• What needs to be done:
From the very first line of the records through the line that contains "epilepsie is het", repeat everything exactly except the pictures, and add nothing.

• Given entries:
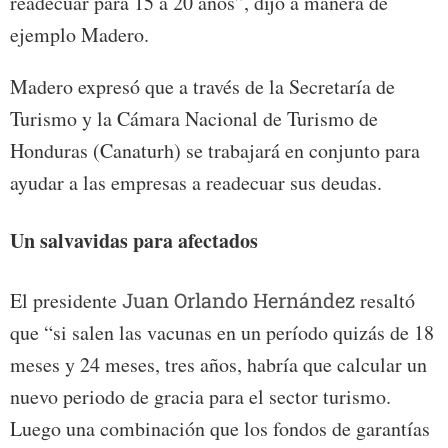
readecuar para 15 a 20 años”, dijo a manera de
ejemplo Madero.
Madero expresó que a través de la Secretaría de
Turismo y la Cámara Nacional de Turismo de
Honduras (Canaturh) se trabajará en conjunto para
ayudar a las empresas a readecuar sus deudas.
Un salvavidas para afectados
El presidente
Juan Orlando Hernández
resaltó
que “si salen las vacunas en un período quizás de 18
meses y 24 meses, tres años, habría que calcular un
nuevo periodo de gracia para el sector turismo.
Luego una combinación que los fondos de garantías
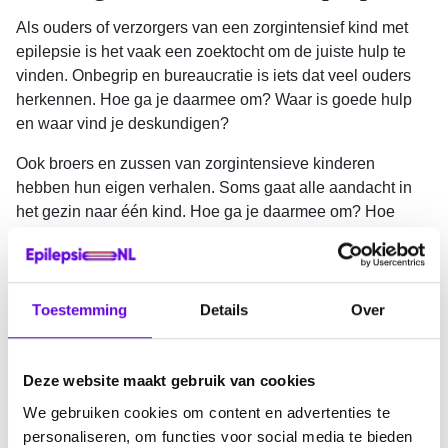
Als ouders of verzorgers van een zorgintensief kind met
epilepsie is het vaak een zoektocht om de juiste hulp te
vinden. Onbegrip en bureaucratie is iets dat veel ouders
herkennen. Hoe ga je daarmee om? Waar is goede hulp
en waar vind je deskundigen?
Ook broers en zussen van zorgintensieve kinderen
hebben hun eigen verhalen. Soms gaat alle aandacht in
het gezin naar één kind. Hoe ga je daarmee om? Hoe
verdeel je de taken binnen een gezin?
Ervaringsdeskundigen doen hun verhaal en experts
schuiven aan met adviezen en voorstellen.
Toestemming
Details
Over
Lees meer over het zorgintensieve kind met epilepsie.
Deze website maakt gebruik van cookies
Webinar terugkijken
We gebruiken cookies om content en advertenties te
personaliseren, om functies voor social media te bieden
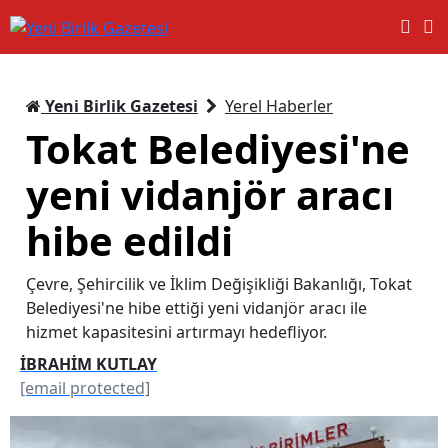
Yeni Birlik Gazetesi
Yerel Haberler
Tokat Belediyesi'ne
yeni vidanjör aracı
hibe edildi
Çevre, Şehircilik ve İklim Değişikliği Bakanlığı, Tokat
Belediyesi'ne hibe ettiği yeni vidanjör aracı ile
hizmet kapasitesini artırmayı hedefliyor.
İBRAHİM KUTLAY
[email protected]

• Reply:
readecuar para 15 a 20 años”, dijo a manera de
ejemplo Madero.
Madero expresó que a través de la Secretaría de
Turismo y la Cámara Nacional de Turismo de
Honduras (Canaturh) se trabajará en conjunto para
ayudar a las empresas a readecuar sus deudas.
Un salvavidas para afectados
El presidente
Juan Orlando Hernández
resaltó
que “si salen las vacunas en un período quizás de 18
meses y 24 meses, tres años, habría que calcular un
nuevo periodo de gracia para el sector turismo.
Luego una combinación que los fondos de garantías
Als ouders of verzorgers van een zorgintensief kind met
epilepsie is het vaak een zoektocht om de juiste hulp te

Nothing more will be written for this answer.